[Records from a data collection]

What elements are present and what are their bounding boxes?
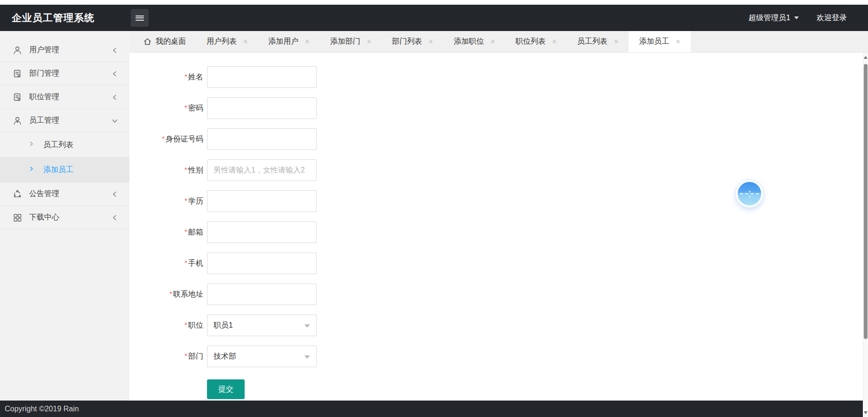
sidebar-item-user-management[interactable]: 用户管理	[0, 39, 129, 62]
sidebar-item-download-center[interactable]: 下载中心	[0, 206, 129, 229]
chevron-down-icon	[794, 16, 799, 19]
sidebar-item-add-employee[interactable]: 添加员工	[0, 157, 129, 182]
chevron-left-icon	[111, 94, 118, 101]
close-icon[interactable]: ×	[676, 38, 680, 46]
email-field[interactable]	[207, 221, 317, 243]
chevron-left-icon	[111, 71, 118, 77]
tab-user-list[interactable]: 用户列表 ×	[196, 31, 258, 52]
name-field[interactable]	[207, 66, 317, 88]
position-select[interactable]: 职员1	[207, 315, 317, 336]
sidebar-item-announcement-management[interactable]: 公告管理	[0, 182, 129, 206]
chevron-down-icon	[304, 355, 310, 359]
form-row-id-number: *身份证号码	[129, 128, 868, 150]
department-select[interactable]: 技术部	[207, 346, 317, 367]
sidebar-item-label: 下载中心	[29, 212, 59, 222]
header-right: 超级管理员1 欢迎登录	[749, 5, 847, 31]
header-bar: 企业员工管理系统 超级管理员1 欢迎登录	[0, 5, 868, 31]
welcome-login-link[interactable]: 欢迎登录	[817, 13, 847, 23]
id-number-field[interactable]	[207, 128, 317, 150]
user-dropdown-label: 超级管理员1	[749, 13, 790, 23]
required-mark: *	[184, 259, 187, 267]
form-row-department: *部门 技术部	[129, 346, 868, 367]
required-mark: *	[184, 321, 187, 329]
address-field[interactable]	[207, 283, 317, 305]
form-row-mobile: *手机	[129, 252, 868, 274]
field-label: 身份证号码	[166, 135, 203, 143]
chevron-down-icon	[304, 324, 310, 328]
hamburger-icon	[135, 14, 144, 22]
close-icon[interactable]: ×	[614, 38, 618, 46]
required-mark: *	[169, 290, 172, 298]
tab-add-position[interactable]: 添加职位 ×	[443, 31, 505, 52]
close-icon[interactable]: ×	[429, 38, 433, 46]
tab-label: 添加部门	[330, 37, 360, 47]
form-row-address: *联系地址	[129, 283, 868, 305]
tab-employee-list[interactable]: 员工列表 ×	[567, 31, 629, 52]
loading-spinner	[736, 180, 763, 207]
required-mark: *	[184, 352, 187, 360]
tab-label: 添加员工	[639, 37, 669, 47]
tab-label: 我的桌面	[156, 37, 186, 47]
tab-label: 职位列表	[516, 37, 546, 47]
sidebar-item-employee-list[interactable]: 员工列表	[0, 133, 129, 157]
app-root: 企业员工管理系统 超级管理员1 欢迎登录 用户管理 部门管理	[0, 0, 868, 417]
field-label: 密码	[188, 104, 203, 112]
form-row-gender: *性别	[129, 159, 868, 181]
scroll-up-arrow-icon[interactable]	[864, 56, 868, 59]
form-row-password: *密码	[129, 97, 868, 119]
tab-add-user[interactable]: 添加用户 ×	[258, 31, 319, 52]
required-mark: *	[184, 72, 187, 80]
sidebar-item-employee-management[interactable]: 员工管理	[0, 109, 129, 133]
tab-department-list[interactable]: 部门列表 ×	[382, 31, 443, 52]
sidebar-item-department-management[interactable]: 部门管理	[0, 62, 129, 86]
add-employee-form: *姓名 *密码 *身份证号码 *性别 *学历 *邮箱 *手机 *联系地址	[129, 53, 868, 401]
user-icon	[13, 46, 22, 55]
tab-add-employee[interactable]: 添加员工 ×	[629, 31, 690, 52]
share-icon	[13, 189, 22, 199]
sidebar-item-position-management[interactable]: 职位管理	[0, 86, 129, 109]
tab-label: 添加用户	[268, 37, 298, 47]
field-label: 手机	[188, 259, 203, 267]
tab-position-list[interactable]: 职位列表 ×	[505, 31, 567, 52]
tab-label: 部门列表	[392, 37, 422, 47]
page-title: 企业员工管理系统	[0, 11, 118, 24]
scroll-down-arrow-icon[interactable]	[864, 411, 868, 414]
gender-field[interactable]	[207, 159, 317, 181]
field-label: 职位	[188, 321, 203, 329]
scrollbar-thumb[interactable]	[864, 64, 868, 339]
tab-my-desktop[interactable]: 我的桌面	[133, 31, 196, 52]
field-label: 性别	[188, 166, 203, 174]
field-label: 邮箱	[188, 228, 203, 236]
chevron-down-icon	[111, 118, 118, 124]
password-field[interactable]	[207, 97, 317, 119]
sidebar-item-label: 用户管理	[29, 45, 59, 55]
close-icon[interactable]: ×	[305, 38, 309, 46]
chevron-left-icon	[111, 47, 118, 54]
field-label: 联系地址	[173, 290, 203, 298]
mobile-field[interactable]	[207, 252, 317, 274]
education-field[interactable]	[207, 190, 317, 212]
form-icon	[13, 93, 22, 102]
user-dropdown[interactable]: 超级管理员1	[749, 13, 799, 23]
sidebar-item-label: 职位管理	[29, 92, 59, 102]
vertical-scrollbar[interactable]	[863, 53, 868, 417]
tab-add-department[interactable]: 添加部门 ×	[320, 31, 382, 52]
required-mark: *	[184, 165, 187, 173]
tab-label: 用户列表	[207, 37, 237, 47]
field-label: 姓名	[188, 73, 203, 81]
close-icon[interactable]: ×	[367, 38, 371, 46]
submit-button[interactable]: 提交	[207, 379, 245, 399]
arrow-right-icon	[28, 165, 35, 174]
submit-row: 提交	[207, 379, 868, 399]
required-mark: *	[184, 197, 187, 205]
home-icon	[143, 38, 151, 46]
sidebar-item-label: 公告管理	[29, 189, 59, 199]
form-icon	[13, 69, 22, 79]
close-icon[interactable]: ×	[243, 38, 247, 46]
sidebar-toggle-button[interactable]	[131, 9, 149, 27]
required-mark: *	[162, 134, 165, 142]
close-icon[interactable]: ×	[490, 38, 494, 46]
form-row-position: *职位 职员1	[129, 315, 868, 336]
tab-bar: 我的桌面 用户列表 × 添加用户 × 添加部门 × 部门列表 × 添加职位 × …	[129, 31, 868, 53]
close-icon[interactable]: ×	[552, 38, 557, 46]
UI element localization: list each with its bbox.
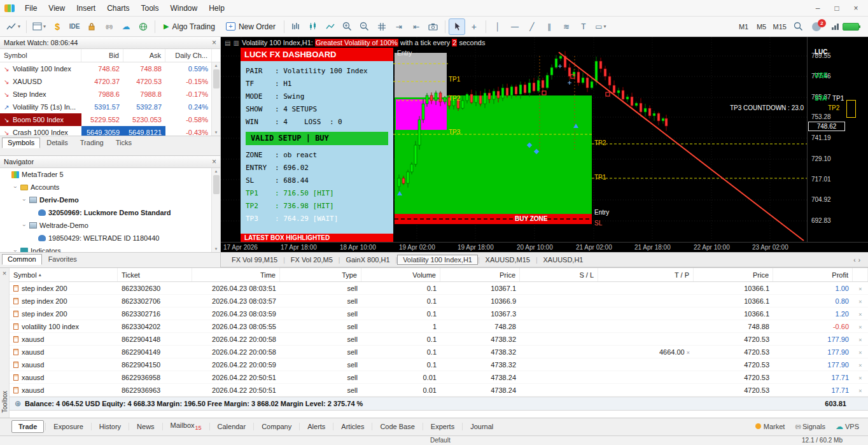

• What the task requires
Without the pictures, return all the entries above exactly as they stand.

• Response
What elements are present and what are their bounding boxes?
sidebar-item-user-management[interactable]: 用户管理	[0, 39, 129, 62]
sidebar-item-download-center[interactable]: 下载中心	[0, 206, 129, 229]
chevron-down-icon	[794, 16, 799, 19]
sidebar-item-add-employee[interactable]: 添加员工	[0, 157, 129, 182]
chevron-left-icon	[111, 94, 118, 101]
close-icon[interactable]: ×	[676, 38, 680, 46]
email-field[interactable]	[207, 221, 317, 243]
chevron-left-icon	[111, 71, 118, 77]
tab-user-list[interactable]: 用户列表 ×	[196, 31, 258, 52]
name-field[interactable]	[207, 66, 317, 88]
position-select[interactable]: 职员1	[207, 315, 317, 336]
sidebar-item-announcement-management[interactable]: 公告管理	[0, 182, 129, 206]
chevron-down-icon	[304, 355, 310, 359]
form-row-id-number: *身份证号码	[129, 128, 868, 150]
department-select[interactable]: 技术部	[207, 346, 317, 367]
sidebar-item-label: 下载中心	[29, 212, 59, 222]
header-right: 超级管理员1 欢迎登录	[749, 5, 847, 31]
header-bar: 企业员工管理系统 超级管理员1 欢迎登录	[0, 5, 868, 31]
welcome-login-link[interactable]: 欢迎登录	[817, 13, 847, 23]
id-number-field[interactable]	[207, 128, 317, 150]
user-dropdown-label: 超级管理员1	[749, 13, 790, 23]
required-mark: *	[184, 259, 187, 267]
form-row-department: *部门 技术部	[129, 346, 868, 367]
required-mark: *	[184, 321, 187, 329]
address-field[interactable]	[207, 283, 317, 305]
form-row-mobile: *手机	[129, 252, 868, 274]
field-label: 身份证号码	[166, 135, 203, 143]
chevron-down-icon	[304, 324, 310, 328]
hamburger-icon	[135, 14, 144, 22]
close-icon[interactable]: ×	[614, 38, 618, 46]
required-mark: *	[169, 290, 172, 298]
tab-add-position[interactable]: 添加职位 ×	[443, 31, 505, 52]
close-icon[interactable]: ×	[429, 38, 433, 46]
tab-label: 添加部门	[330, 37, 360, 47]
form-row-address: *联系地址	[129, 283, 868, 305]
tab-employee-list[interactable]: 员工列表 ×	[567, 31, 629, 52]
loading-spinner	[736, 180, 763, 207]
required-mark: *	[184, 352, 187, 360]
tab-label: 添加员工	[639, 37, 669, 47]
tab-label: 我的桌面	[156, 37, 186, 47]
tab-label: 职位列表	[516, 37, 546, 47]
sidebar-item-employee-list[interactable]: 员工列表	[0, 133, 129, 157]
app-root: 企业员工管理系统 超级管理员1 欢迎登录 用户管理 部门管理	[0, 0, 868, 417]
field-label: 密码	[188, 104, 203, 112]
form-row-gender: *性别	[129, 159, 868, 181]
scroll-up-arrow-icon[interactable]	[864, 56, 868, 59]
form-row-password: *密码	[129, 97, 868, 119]
tab-add-user[interactable]: 添加用户 ×	[258, 31, 319, 52]
required-mark: *	[184, 72, 187, 80]
sidebar-item-employee-management[interactable]: 员工管理	[0, 109, 129, 133]
tab-department-list[interactable]: 部门列表 ×	[382, 31, 443, 52]
sidebar-item-department-management[interactable]: 部门管理	[0, 62, 129, 86]
add-employee-form: *姓名 *密码 *身份证号码 *性别 *学历 *邮箱 *手机 *联系地址	[129, 53, 868, 401]
user-icon	[13, 46, 22, 55]
tab-add-employee[interactable]: 添加员工 ×	[629, 31, 690, 52]
share-icon	[13, 189, 22, 199]
sidebar-item-position-management[interactable]: 职位管理	[0, 86, 129, 109]
tab-label: 添加用户	[268, 37, 298, 47]
field-label: 手机	[188, 259, 203, 267]
tab-position-list[interactable]: 职位列表 ×	[505, 31, 567, 52]
tab-label: 部门列表	[392, 37, 422, 47]
page-title: 企业员工管理系统	[0, 11, 118, 24]
scroll-down-arrow-icon[interactable]	[864, 411, 868, 414]
gender-field[interactable]	[207, 159, 317, 181]
field-label: 职位	[188, 321, 203, 329]
scrollbar-thumb[interactable]	[864, 64, 868, 339]
tab-my-desktop[interactable]: 我的桌面	[133, 31, 196, 52]
field-label: 性别	[188, 166, 203, 174]
field-label: 邮箱	[188, 228, 203, 236]
chevron-down-icon	[111, 118, 118, 124]
password-field[interactable]	[207, 97, 317, 119]
sidebar-item-label: 用户管理	[29, 45, 59, 55]
close-icon[interactable]: ×	[305, 38, 309, 46]
chevron-left-icon	[111, 47, 118, 54]
field-label: 联系地址	[173, 290, 203, 298]
mobile-field[interactable]	[207, 252, 317, 274]
education-field[interactable]	[207, 190, 317, 212]
form-icon	[13, 93, 22, 102]
user-dropdown[interactable]: 超级管理员1	[749, 13, 799, 23]
sidebar-item-label: 职位管理	[29, 92, 59, 102]
vertical-scrollbar[interactable]	[863, 53, 868, 417]
tab-add-department[interactable]: 添加部门 ×	[320, 31, 382, 52]
required-mark: *	[184, 165, 187, 173]
tab-label: 用户列表	[207, 37, 237, 47]
field-label: 姓名	[188, 73, 203, 81]
close-icon[interactable]: ×	[367, 38, 371, 46]
submit-button[interactable]: 提交	[207, 379, 245, 399]
arrow-right-icon	[28, 165, 35, 174]
submit-row: 提交	[207, 379, 868, 399]
required-mark: *	[184, 197, 187, 205]
home-icon	[143, 38, 151, 46]
sidebar-item-label: 公告管理	[29, 189, 59, 199]
form-icon	[13, 69, 22, 79]
close-icon[interactable]: ×	[243, 38, 247, 46]
sidebar-toggle-button[interactable]	[131, 9, 149, 27]
required-mark: *	[162, 134, 165, 142]
close-icon[interactable]: ×	[490, 38, 494, 46]
form-row-position: *职位 职员1	[129, 315, 868, 336]
tab-bar: 我的桌面 用户列表 × 添加用户 × 添加部门 × 部门列表 × 添加职位 × …	[129, 31, 868, 53]
close-icon[interactable]: ×	[552, 38, 557, 46]
UI element localization: list each with its bbox.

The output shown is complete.